BRIEF
Retype the listing exactly, with no images.

EXTRACTED RECORDS
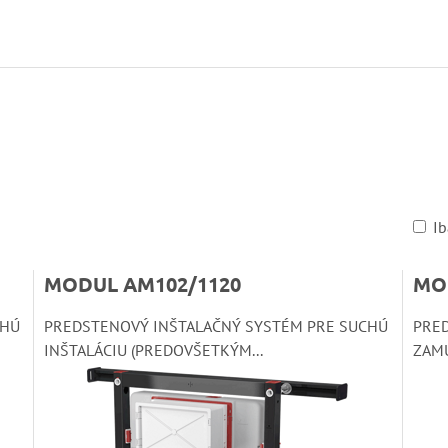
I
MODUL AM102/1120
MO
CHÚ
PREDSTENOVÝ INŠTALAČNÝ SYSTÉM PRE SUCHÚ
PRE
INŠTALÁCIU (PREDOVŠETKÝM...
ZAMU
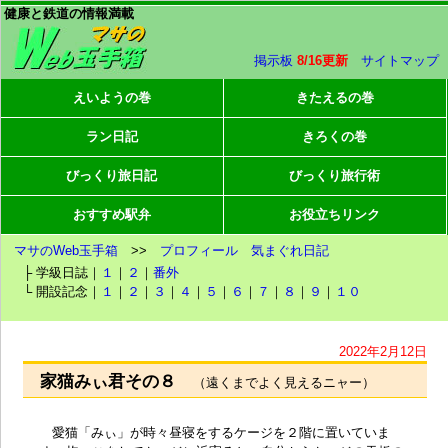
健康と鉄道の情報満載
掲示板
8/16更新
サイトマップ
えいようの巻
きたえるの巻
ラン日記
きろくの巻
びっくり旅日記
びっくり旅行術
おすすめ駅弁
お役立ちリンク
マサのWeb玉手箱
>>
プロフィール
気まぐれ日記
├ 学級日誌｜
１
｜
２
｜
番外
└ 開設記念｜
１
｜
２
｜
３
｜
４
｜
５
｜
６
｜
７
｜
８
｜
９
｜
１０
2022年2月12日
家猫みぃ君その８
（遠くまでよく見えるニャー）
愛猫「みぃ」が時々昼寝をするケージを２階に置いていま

ANSWER FOR THE TASK
I
MODUL AM102/1120
MO
CHÚ
PREDSTENOVÝ INŠTALAČNÝ SYSTÉM PRE SUCHÚ
PRE
INŠTALÁCIU (PREDOVŠETKÝM...
ZAMU
健康と鉄道の情報満載
掲示板
8/16更新
サイトマップ
えいようの巻
きたえるの巻
ラン日記
きろくの巻
びっくり旅日記
びっくり旅行術
おすすめ駅弁
お役立ちリンク
マサのWeb玉手箱
>>
プロフィール
気まぐれ日記
├ 学級日誌｜
１
｜
２
｜
番外
└ 開設記念｜
１
｜
２
｜
３
｜
４
｜
５
｜
６
｜
７
｜
８
｜
９
｜
１０
2022年2月12日
家猫みぃ君その８
（遠くまでよく見えるニャー）
愛猫「みぃ」が時々昼寝をするケージを２階に置いていま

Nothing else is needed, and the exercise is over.